2003-09-02 18:55:52

Concluso lo speciale Anno Mariano nel Santuario della Madonna delle Lacrime di Siracusa.


Le Lacrime della Madonna suscitano ovunque “commozione ed entusiasmo spirituale”. Lacrime misteriose che “parlano di dolore e di tenerezza, di conforto e di misericordia divina” e “sono il segno di una presenza materna, un appello a convertirsi a Dio, abbandonando la via del male per seguire fedelmente Gesù Cristo”. All’Angelus di domenica scorsa, con queste parole ricche d’emozione, Giovanni Paolo II ha ricordato lo straordinario evento della lacrimazione della Madonna di Siracusa, avvenuta proprio 50 anni fa - dal 29 agosto al primo settembre del 1953 - da un quadretto di gesso raffigurante il Cuore Immacolato di Maria.

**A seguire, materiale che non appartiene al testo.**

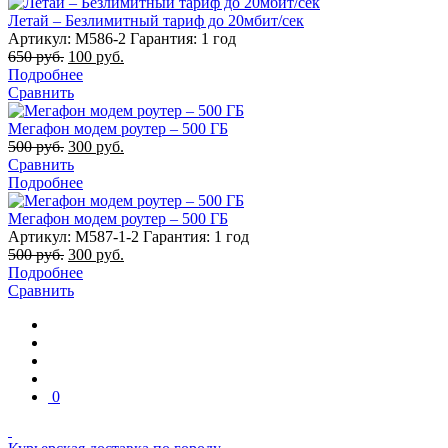
Летай – Безлимитный тариф до 20мбит/сек
Артикул: M586-2
Гарантия: 1 год
650
руб.
100
руб.
Подробнее
Сравнить
Мегафон модем роутер – 500 ГБ
500
руб.
300
руб.
Сравнить
Подробнее
Мегафон модем роутер – 500 ГБ
Артикул: M587-1-2
Гарантия: 1 год
500
руб.
300
руб.
Подробнее
Сравнить
0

I fedeli della città siciliana hanno vissuto con grande partecipazione questo Anno Mariano, che ieri ha avuto come atto conclusivo l’incoronazione della Madonna da parte del cardinale Salvatore De Giorgi, arcivescovo di Palermo, inviato speciale del Papa.
E proprio il porporato sottolinea – al microfono di Alessandro Gisotti – il legame profondo, la devozione del popolo siciliano per la figura di Maria:
R. - E’ stata una grande emozione, non solo per la partecipazione, numerosissima, ma anche per la partecipazione così devota. Si vede che nel popolo siciliano l’amore verso la Madonna è grande. E verso la Madonna delle Lacrime è ancora più grande, proprio perché coglie i sentimenti più intimi del nostro popolo siciliano. Posso dire che è davvero stato un richiamo forte da parte della Madre, non soltanto per la preghiera, ma anche per l’ascolto della parola di Dio, con il culmine poi della celebrazione eucaristica.

D. – Le Lacrime di Maria sono lacrime di dolore ma anche di gioia. Lei ha parlato anche di temi molto forti, legati alla Sicilia…

R. – In questi 50 anni c’è una riflessione, che io ho cercato di condurre anche nell’ottica della realtà presente. Certo, sono lacrime di dolore, in modo particolare per l’aggravarsi della crisi della famiglia. Non è senza significato che la lacrimazione sia avvenuta in un quartiere povero di Siracusa, in una casa semplicissima dove una mamma era in attesa di un bimbo e dove il padre era in attesa di lavoro. Quindi, lacrime di dolore per quello che sta accadendo ai danni della famiglia. C’è preoccupazione per il fatto che si abbassi sempre di più la soglia anagrafica delle devianze giovanili. In particolare, questo deve far riflettere tutti, specie chi ha responsabilità nello Stato ed anche da parte nostra, nella Chiesa, chi ha responsabilità educative. Lacrime di preoccupazione per la disoccupazione, per gli immigrati che vengono sbattuti sulle nostre coste. Lacrime anche di afflizione per la mancanza di pace nel mondo, per i terrorismi, le guerre, le guerriglie e per quanto riguarda la nostra terra, anche la perversa espressione della criminalità organizzata, soprattutto mafiosa. Ho parlato delle lacrime come espressione di dolore, ma anche come espressione di gioia ed i motivi sono per noi il riemergere, anche se spesso inavvertito o non confessato, del bisogno di Dio. Poi, nella nostra regione almeno, il fiorire delle vocazioni al sacerdozio ministeriale. Stiamo vivendo una stagione veramente splendida sotto questo profilo.

D. – Servire il Vangelo della speranza, come Maria - ha affermato ieri nell’omelia - significa servire l’uomo nella società. Come dare attuazione a questo richiamo?

R. – Maria ci ha dato l’esempio, mettendosi al servizio prima della cugina Elisabetta, poi alle nozze di Canaa, e quindi la testimonianza operosa della carità diventa l’espressione anche più bella del servizio al Vangelo della speranza. Ho voluto richiamare in modo particolare quanto il Santo Padre ha indicato nella bellissima esortazione “Ecclesia in Europa”, per dire che la Madonna ci affida, attraverso la voce del Papa, questa missione, che riguarda tutti, ma in modo particolare noi vescovi e sacerdoti: essere servitori del Vangelo della speranza, donandoci di più agli ultimi. Ho voluto celebrare lì anche il mio giubileo sacerdotale ed è stata una cosa magnifica stare a pranzo con tutti questi diseredati, immigrati, barboni, con i miei sacerdoti, segno allora che quando noi siamo accanto a loro, non soltanto diamo, ma riceviamo.